Amerikan Gıda ve İlaç Dairesi (FDA)’nin yayımladığı yeni taslak kılavuz, Uluslararası Uyum Konferansı standartlarının uygulanmasına çağırıyor. (İng)

New Draft Stability Guidance Calls for Use of ICH Standards

The US Food and Drug Administration (FDA) has released a new draft guidance document pertaining to stability testing of generic drug products and substances which calls for sponsors to rely on five existing standards promoted by the International Conference on Harmonisation (ICH).

Abbreviated New Drug Applications (ANDAs) are commonly used to support generic drug applications under section 505(j) of the Federal Food, Drug and Cosmetic Act (FD&C Act).

FDA said it has been receiving increasing numbers of inquiries regarding ANDA stability requirements, and no longer felt a 1995 guidance letter establishing room temperature conditions for stability studies was, “Sufficient to serve as a basis for stability testing for ANDAs.”

FDA said that under the new draft guidance, Guidance for Industry – ANDAs: Stability Testing of Drug Substances and Products, ANDA sponsors should conform to five stability recommendations put forth by ICH:

• Q1A (R2) Stability Testing of New Drug S ubstances and Products
• Q1B Photo Stability Testing of New Drug Substances and Products
• Q1C Stability Testing for New Dosage Forms
• Q1D Bracketing and Matrixing Designs for Stability Testing of New Drug Substances and Products
• Q1E Evaluation of Stability Data

“Although the ICH stability guidances were developed by ICH to provide guidance on the information that should be provided in new drug applications to ensure the stability of new drug substances and drug products, we believe the recommendations should be applied to ANDAs as well,” FDA explained.
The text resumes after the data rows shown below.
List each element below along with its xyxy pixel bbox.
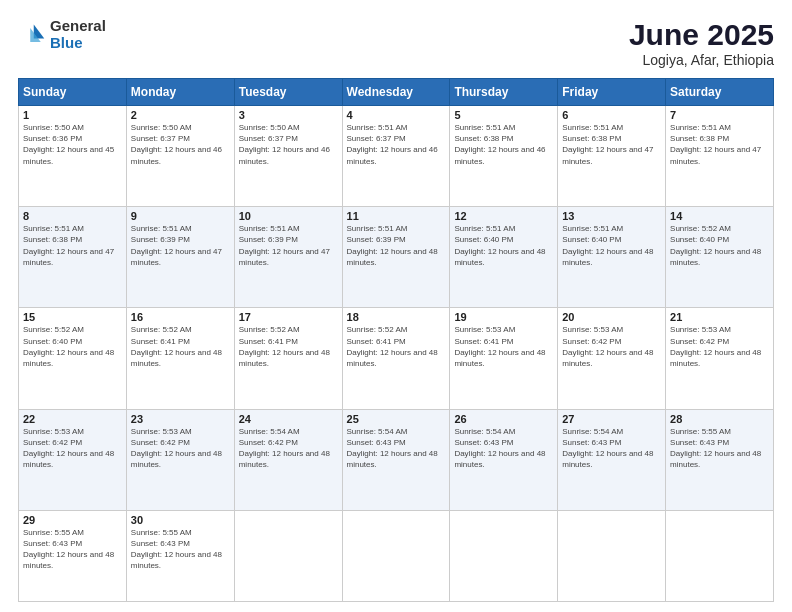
calendar-cell: 9 Sunrise: 5:51 AM Sunset: 6:39 PM Dayli… bbox=[126, 207, 234, 308]
calendar-cell: 22 Sunrise: 5:53 AM Sunset: 6:42 PM Dayl… bbox=[19, 409, 127, 510]
day-detail: Sunrise: 5:51 AM Sunset: 6:38 PM Dayligh… bbox=[23, 223, 122, 268]
day-header-tuesday: Tuesday bbox=[234, 79, 342, 106]
day-number: 19 bbox=[454, 311, 553, 323]
day-detail: Sunrise: 5:52 AM Sunset: 6:41 PM Dayligh… bbox=[347, 324, 446, 369]
subtitle: Logiya, Afar, Ethiopia bbox=[629, 52, 774, 68]
calendar-cell: 14 Sunrise: 5:52 AM Sunset: 6:40 PM Dayl… bbox=[666, 207, 774, 308]
calendar-cell: 10 Sunrise: 5:51 AM Sunset: 6:39 PM Dayl… bbox=[234, 207, 342, 308]
day-number: 8 bbox=[23, 210, 122, 222]
calendar-cell bbox=[666, 510, 774, 601]
day-detail: Sunrise: 5:51 AM Sunset: 6:40 PM Dayligh… bbox=[454, 223, 553, 268]
day-number: 5 bbox=[454, 109, 553, 121]
logo-line2: Blue bbox=[50, 35, 106, 52]
logo: General Blue bbox=[18, 18, 106, 51]
logo-text: General Blue bbox=[50, 18, 106, 51]
day-number: 7 bbox=[670, 109, 769, 121]
day-number: 14 bbox=[670, 210, 769, 222]
day-detail: Sunrise: 5:51 AM Sunset: 6:40 PM Dayligh… bbox=[562, 223, 661, 268]
calendar-week-row: 15 Sunrise: 5:52 AM Sunset: 6:40 PM Dayl… bbox=[19, 308, 774, 409]
day-header-friday: Friday bbox=[558, 79, 666, 106]
day-number: 26 bbox=[454, 413, 553, 425]
calendar-cell: 15 Sunrise: 5:52 AM Sunset: 6:40 PM Dayl… bbox=[19, 308, 127, 409]
calendar-cell: 17 Sunrise: 5:52 AM Sunset: 6:41 PM Dayl… bbox=[234, 308, 342, 409]
day-number: 22 bbox=[23, 413, 122, 425]
day-number: 24 bbox=[239, 413, 338, 425]
day-detail: Sunrise: 5:54 AM Sunset: 6:43 PM Dayligh… bbox=[454, 426, 553, 471]
day-number: 29 bbox=[23, 514, 122, 526]
day-header-monday: Monday bbox=[126, 79, 234, 106]
day-detail: Sunrise: 5:50 AM Sunset: 6:37 PM Dayligh… bbox=[239, 122, 338, 167]
day-detail: Sunrise: 5:51 AM Sunset: 6:39 PM Dayligh… bbox=[239, 223, 338, 268]
calendar-cell: 16 Sunrise: 5:52 AM Sunset: 6:41 PM Dayl… bbox=[126, 308, 234, 409]
calendar-cell: 18 Sunrise: 5:52 AM Sunset: 6:41 PM Dayl… bbox=[342, 308, 450, 409]
calendar-cell: 12 Sunrise: 5:51 AM Sunset: 6:40 PM Dayl… bbox=[450, 207, 558, 308]
day-header-thursday: Thursday bbox=[450, 79, 558, 106]
logo-line1: General bbox=[50, 18, 106, 35]
day-detail: Sunrise: 5:54 AM Sunset: 6:43 PM Dayligh… bbox=[562, 426, 661, 471]
day-number: 3 bbox=[239, 109, 338, 121]
day-detail: Sunrise: 5:54 AM Sunset: 6:43 PM Dayligh… bbox=[347, 426, 446, 471]
calendar-cell: 24 Sunrise: 5:54 AM Sunset: 6:42 PM Dayl… bbox=[234, 409, 342, 510]
day-number: 21 bbox=[670, 311, 769, 323]
day-number: 13 bbox=[562, 210, 661, 222]
day-number: 6 bbox=[562, 109, 661, 121]
calendar-cell: 2 Sunrise: 5:50 AM Sunset: 6:37 PM Dayli… bbox=[126, 106, 234, 207]
day-detail: Sunrise: 5:52 AM Sunset: 6:41 PM Dayligh… bbox=[239, 324, 338, 369]
day-number: 10 bbox=[239, 210, 338, 222]
day-number: 17 bbox=[239, 311, 338, 323]
calendar-cell: 13 Sunrise: 5:51 AM Sunset: 6:40 PM Dayl… bbox=[558, 207, 666, 308]
day-number: 11 bbox=[347, 210, 446, 222]
day-detail: Sunrise: 5:53 AM Sunset: 6:42 PM Dayligh… bbox=[23, 426, 122, 471]
calendar-cell: 28 Sunrise: 5:55 AM Sunset: 6:43 PM Dayl… bbox=[666, 409, 774, 510]
page: General Blue June 2025 Logiya, Afar, Eth… bbox=[0, 0, 792, 612]
day-number: 25 bbox=[347, 413, 446, 425]
calendar-cell: 26 Sunrise: 5:54 AM Sunset: 6:43 PM Dayl… bbox=[450, 409, 558, 510]
day-detail: Sunrise: 5:50 AM Sunset: 6:37 PM Dayligh… bbox=[131, 122, 230, 167]
calendar-cell: 30 Sunrise: 5:55 AM Sunset: 6:43 PM Dayl… bbox=[126, 510, 234, 601]
calendar-cell: 23 Sunrise: 5:53 AM Sunset: 6:42 PM Dayl… bbox=[126, 409, 234, 510]
calendar-cell: 29 Sunrise: 5:55 AM Sunset: 6:43 PM Dayl… bbox=[19, 510, 127, 601]
title-block: June 2025 Logiya, Afar, Ethiopia bbox=[629, 18, 774, 68]
day-number: 18 bbox=[347, 311, 446, 323]
day-header-wednesday: Wednesday bbox=[342, 79, 450, 106]
calendar-cell: 21 Sunrise: 5:53 AM Sunset: 6:42 PM Dayl… bbox=[666, 308, 774, 409]
day-detail: Sunrise: 5:54 AM Sunset: 6:42 PM Dayligh… bbox=[239, 426, 338, 471]
day-number: 23 bbox=[131, 413, 230, 425]
day-number: 12 bbox=[454, 210, 553, 222]
calendar-cell bbox=[342, 510, 450, 601]
day-detail: Sunrise: 5:52 AM Sunset: 6:40 PM Dayligh… bbox=[23, 324, 122, 369]
logo-icon bbox=[18, 21, 46, 49]
day-number: 16 bbox=[131, 311, 230, 323]
calendar-week-row: 29 Sunrise: 5:55 AM Sunset: 6:43 PM Dayl… bbox=[19, 510, 774, 601]
header: General Blue June 2025 Logiya, Afar, Eth… bbox=[18, 18, 774, 68]
calendar-cell bbox=[558, 510, 666, 601]
day-detail: Sunrise: 5:52 AM Sunset: 6:41 PM Dayligh… bbox=[131, 324, 230, 369]
day-detail: Sunrise: 5:53 AM Sunset: 6:41 PM Dayligh… bbox=[454, 324, 553, 369]
day-number: 9 bbox=[131, 210, 230, 222]
day-detail: Sunrise: 5:51 AM Sunset: 6:38 PM Dayligh… bbox=[562, 122, 661, 167]
day-header-saturday: Saturday bbox=[666, 79, 774, 106]
day-detail: Sunrise: 5:50 AM Sunset: 6:36 PM Dayligh… bbox=[23, 122, 122, 167]
calendar-cell: 3 Sunrise: 5:50 AM Sunset: 6:37 PM Dayli… bbox=[234, 106, 342, 207]
day-detail: Sunrise: 5:53 AM Sunset: 6:42 PM Dayligh… bbox=[131, 426, 230, 471]
calendar-cell bbox=[450, 510, 558, 601]
day-detail: Sunrise: 5:51 AM Sunset: 6:39 PM Dayligh… bbox=[131, 223, 230, 268]
calendar-cell: 1 Sunrise: 5:50 AM Sunset: 6:36 PM Dayli… bbox=[19, 106, 127, 207]
day-number: 4 bbox=[347, 109, 446, 121]
day-detail: Sunrise: 5:55 AM Sunset: 6:43 PM Dayligh… bbox=[23, 527, 122, 572]
calendar-cell: 5 Sunrise: 5:51 AM Sunset: 6:38 PM Dayli… bbox=[450, 106, 558, 207]
day-detail: Sunrise: 5:53 AM Sunset: 6:42 PM Dayligh… bbox=[562, 324, 661, 369]
calendar-header-row: SundayMondayTuesdayWednesdayThursdayFrid… bbox=[19, 79, 774, 106]
calendar-week-row: 8 Sunrise: 5:51 AM Sunset: 6:38 PM Dayli… bbox=[19, 207, 774, 308]
calendar-cell: 6 Sunrise: 5:51 AM Sunset: 6:38 PM Dayli… bbox=[558, 106, 666, 207]
calendar-cell: 11 Sunrise: 5:51 AM Sunset: 6:39 PM Dayl… bbox=[342, 207, 450, 308]
day-number: 30 bbox=[131, 514, 230, 526]
day-detail: Sunrise: 5:52 AM Sunset: 6:40 PM Dayligh… bbox=[670, 223, 769, 268]
calendar-cell bbox=[234, 510, 342, 601]
calendar-table: SundayMondayTuesdayWednesdayThursdayFrid… bbox=[18, 78, 774, 602]
calendar-cell: 19 Sunrise: 5:53 AM Sunset: 6:41 PM Dayl… bbox=[450, 308, 558, 409]
day-detail: Sunrise: 5:51 AM Sunset: 6:37 PM Dayligh… bbox=[347, 122, 446, 167]
day-detail: Sunrise: 5:55 AM Sunset: 6:43 PM Dayligh… bbox=[131, 527, 230, 572]
main-title: June 2025 bbox=[629, 18, 774, 52]
day-detail: Sunrise: 5:55 AM Sunset: 6:43 PM Dayligh… bbox=[670, 426, 769, 471]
Sponsors should be prepared to submit data from three pilot-scale batches or two pilot-scale batches and one small-scale batch, said FDA. In addition, sponsors should provide six months of accelerated and long-term condition data, with the drug being manufactured and stored in conditions representative of the final process.

FDA said sponsors should also:

• “Use multiple lots of drug substance as appropriate.”
• “Provide a fully packaged primary exhibit batch.”
• “Use three batches when using bracketing and matrixing designs under ICH Q1D.”
• “Provide statistical analysis of the data as appropriate, in accordance with ICH Q1E, Appendix A.”

Justifications should be provided for any deviations from the guidance’s suggestions, noted FDA.